FP: Como se pode definir o grupo que será responsável por deliberar as decisões na empresa?

MH: Usualmente esse grupo já está definido, na prática. E isso é retratado no diagnóstico inicial. O ponto de evolução é formalizar essas alçadas de decisão, criar uma forma clara e transparente de como se dão tais decisões e um parâmetro de delegações, vez que as organizações precisam, necessariamente, estabelecer camadas de decisores para conseguir expandir de forma consistente e sustentável.

FP: Quais os desafios de implementar a Governança Corporativa em empresas de pequeno e médio porte? E em empresas familiares?

MH: Há uma série de mitos relacionados à implantação de governança em PMEs – a grande maioria deles falsos. O primeiro deles, já abordado acima, é o que chamamos de “dose”. Há uma fórmula adequada de governança para cada organização, mais ou menos complexa. Aplicar um certo grau de formalidade; investir algum tempo em planejamento; adequar os investimentos ao orçamento disponível e, principalmente, um comprometimento genuíno da Alta Administração e donos com o projeto de implantação são alguns  desafios que valem ser mencionado. Quando esse contexto envolve uma empresa familiar adiciona-se à equação mais uma variável – extremamente importante – que são as relações entre os membros da família. Isso geralmente demanda um esforço adicional de implantação simultânea de uma governança familiar, que irá regular as zonas de contato da família com o negócio.
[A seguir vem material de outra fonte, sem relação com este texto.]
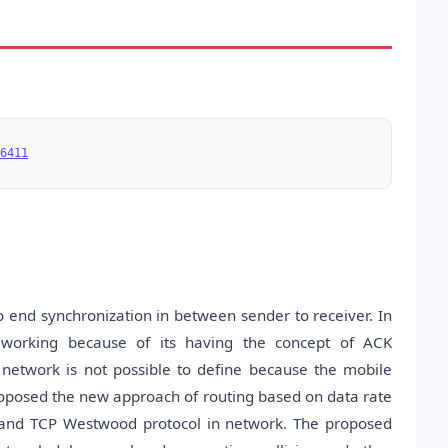
6411
to end synchronization in between sender to receiver. In
is working because of its having the concept of ACK
network is not possible to define because the mobile
roposed the new approach of routing based on data rate
and TCP Westwood protocol in network. The proposed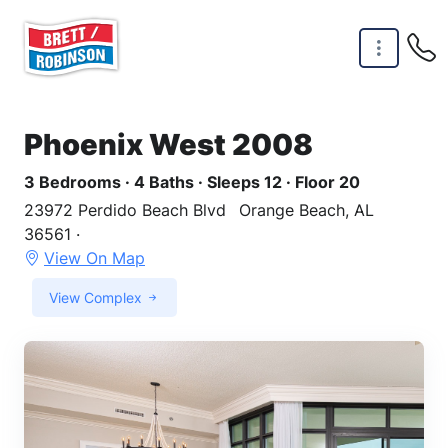
Skip to main content
Phoenix West 2008
3 Bedrooms · 4 Baths · Sleeps 12 · Floor 20
23972 Perdido Beach Blvd
Orange Beach, AL
36561 ·
View On Map
View Complex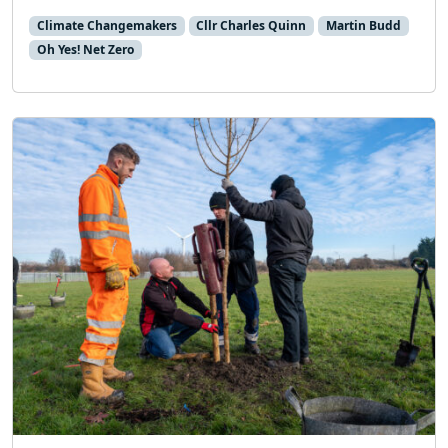
Climate Changemakers
Cllr Charles Quinn
Martin Budd
Oh Yes! Net Zero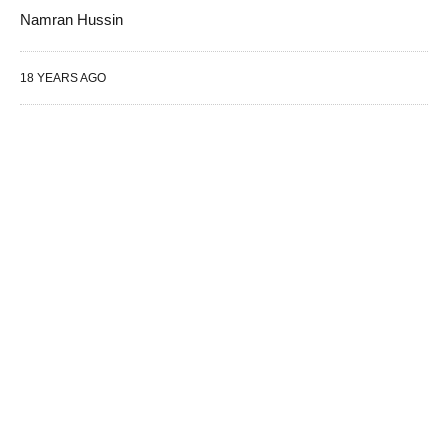
Namran Hussin
18 YEARS AGO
FP: Quais os benefícios que o modelo traz às organizações interna e externamente?

MH: Um projeto de governança implantado com sucesso traz inúmeros benefícios. Por se tratar,  essencialmente, de um mergulho profundo no próprio negócio, traz imediatamente uma visão dos desafios estratégicos daquela organização. Internamente, pode significar uma evolução na previsibilidade e assertividade das decisões, assim como no monitoramento dos resultados. Pode, ainda, estruturar melhor processos de sucessão e demais aspectos relevantes à longevidade da organização. Do ponto de vista externo, significa uma evolução na forma como ela se relaciona com seus diversos stakeholders e, até, no rating bancário, por exemplo, ampliando as formas de acesso à capital e barateando o custo do dinheiro.

FP: Há riscos na implementação da Governança Corporativa? Quais?
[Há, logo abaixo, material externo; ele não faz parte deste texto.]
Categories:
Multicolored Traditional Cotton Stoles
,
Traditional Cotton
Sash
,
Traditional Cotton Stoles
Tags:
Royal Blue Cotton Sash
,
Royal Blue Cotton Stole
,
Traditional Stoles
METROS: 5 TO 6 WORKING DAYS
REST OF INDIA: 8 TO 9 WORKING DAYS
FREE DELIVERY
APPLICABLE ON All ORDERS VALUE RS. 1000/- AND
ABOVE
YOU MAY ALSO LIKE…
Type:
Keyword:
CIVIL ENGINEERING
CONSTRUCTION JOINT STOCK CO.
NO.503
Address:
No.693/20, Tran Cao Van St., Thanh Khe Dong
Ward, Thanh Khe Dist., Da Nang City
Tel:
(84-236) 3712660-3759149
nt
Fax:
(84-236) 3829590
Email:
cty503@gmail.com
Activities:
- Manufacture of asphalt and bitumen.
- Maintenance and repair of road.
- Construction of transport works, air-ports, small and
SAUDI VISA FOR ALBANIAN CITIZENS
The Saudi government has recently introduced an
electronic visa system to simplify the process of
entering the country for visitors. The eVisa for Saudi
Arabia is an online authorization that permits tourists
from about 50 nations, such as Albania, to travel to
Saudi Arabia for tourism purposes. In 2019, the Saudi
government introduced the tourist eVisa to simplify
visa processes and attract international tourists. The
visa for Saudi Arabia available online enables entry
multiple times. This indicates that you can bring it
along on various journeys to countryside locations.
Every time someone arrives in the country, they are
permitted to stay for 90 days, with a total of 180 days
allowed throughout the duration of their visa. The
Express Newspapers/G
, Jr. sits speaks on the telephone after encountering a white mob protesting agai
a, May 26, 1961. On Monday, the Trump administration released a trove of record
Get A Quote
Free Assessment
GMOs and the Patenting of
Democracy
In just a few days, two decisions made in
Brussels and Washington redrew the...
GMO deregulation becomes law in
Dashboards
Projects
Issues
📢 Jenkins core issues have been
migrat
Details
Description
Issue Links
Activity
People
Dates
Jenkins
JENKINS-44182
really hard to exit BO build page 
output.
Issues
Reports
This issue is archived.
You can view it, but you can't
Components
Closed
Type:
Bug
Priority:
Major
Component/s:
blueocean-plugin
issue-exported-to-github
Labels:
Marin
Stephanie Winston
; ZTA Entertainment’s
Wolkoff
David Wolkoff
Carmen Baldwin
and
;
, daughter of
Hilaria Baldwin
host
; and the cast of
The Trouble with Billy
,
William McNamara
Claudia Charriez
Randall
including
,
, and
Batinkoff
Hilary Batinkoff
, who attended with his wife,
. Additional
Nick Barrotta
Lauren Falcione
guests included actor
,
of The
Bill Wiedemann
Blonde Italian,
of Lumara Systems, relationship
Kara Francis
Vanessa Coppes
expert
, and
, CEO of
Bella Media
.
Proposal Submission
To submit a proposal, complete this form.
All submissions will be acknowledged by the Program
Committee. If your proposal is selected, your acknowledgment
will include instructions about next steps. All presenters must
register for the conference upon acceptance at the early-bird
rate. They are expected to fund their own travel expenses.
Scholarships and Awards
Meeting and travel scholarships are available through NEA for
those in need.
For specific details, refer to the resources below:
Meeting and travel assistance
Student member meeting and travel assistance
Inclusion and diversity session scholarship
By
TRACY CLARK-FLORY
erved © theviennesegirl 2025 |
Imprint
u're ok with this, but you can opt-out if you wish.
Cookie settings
MH: Os riscos geralmente estão associados à desistência durante o processo ou a alguma acomodação de práticas recomendadas em favor de modelos ou rotinas “que sempre existiram” na empresa. A jornada de implantação tem começo e não tem fim, costumo dizer. Trata-se de um projeto de longíssimo prazo, com etapas e discussões nem sempre agradáveis – mas que precisam ser superadas, porque geralmente são inevitáveis. É importante enxergar os esforços como uma evolução contínua.
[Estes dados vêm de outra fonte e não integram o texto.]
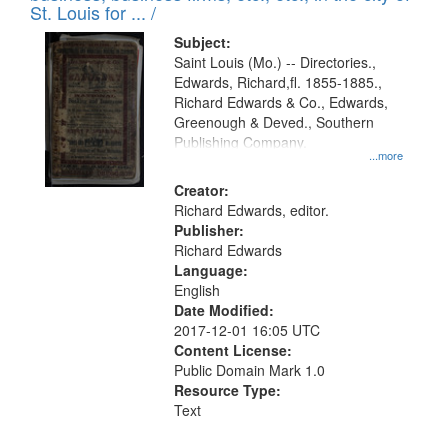
in
St. Louis for ... /
Digital
Subject:
Gateway
Saint Louis (Mo.) -- Directories.,
Edwards, Richard,fl. 1855-1885.,
that
Richard Edwards & Co., Edwards,
match
Greenough & Deved., Southern
your
Publishing Company.
...more
search
Creator:
criteria
Richard Edwards, editor.
Publisher:
Richard Edwards
Language:
English
Date Modified:
2017-12-01 16:05 UTC
Content License:
Public Domain Mark 1.0
Resource Type:
Text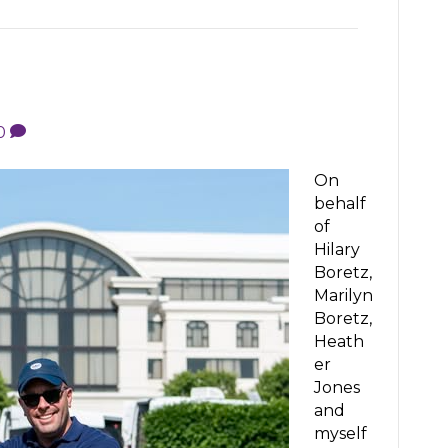
0
On
behalf
of
Hilary
Boretz,
Marilyn
Boretz,
Heath
er
Jones
and
myself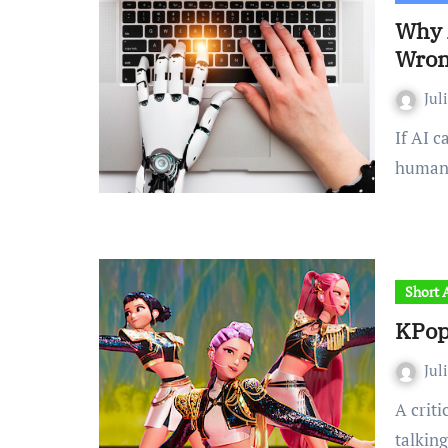
Why 
Wro
Jul
If AI can generate text that is indistinguishable from
human 
Short A
KPop
Jul
A critical review of the animated film that’s got everyone
talkin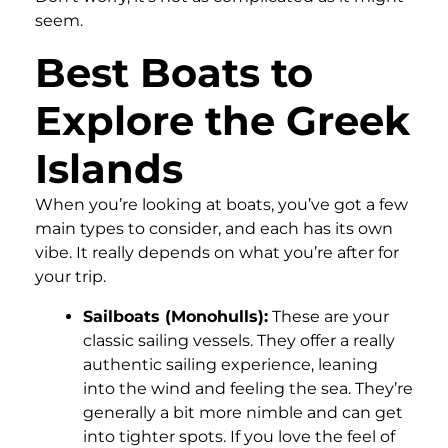
seem.
Best Boats to
Explore the Greek
Islands
When you’re looking at boats, you’ve got a few
main types to consider, and each has its own
vibe. It really depends on what you’re after for
your trip.
Sailboats (Monohulls):
These are your
classic sailing vessels. They offer a really
authentic sailing experience, leaning
into the wind and feeling the sea. They’re
generally a bit more nimble and can get
into tighter spots. If you love the feel of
FP: É possível voltar a um formato tradicional de gestão após a implementação da Governança Corporativa?

MH: Mesmo em processos mal sucedidos de implantação de governança é possível dizer que uma semente é sempre plantada. Pontualmente, pode existir um retrocesso que signifique retornar a um modelo de gestão menos estruturado, mas ao experimentar algumas dinâmicas novas de governança os líderes daquela organização por certo refletirão sobre benefícios percebidos – ainda que isso leve algum tempo. O que é certo é que não se conhece história de organização bem sucedida e longeva que não tenha aderido a algum nível de governança.

Conteúdo postado originalmente na Coluna Carreiras e Mercado de Trabalho, de Felippe Pessoa, no site do Jornal do Commercio.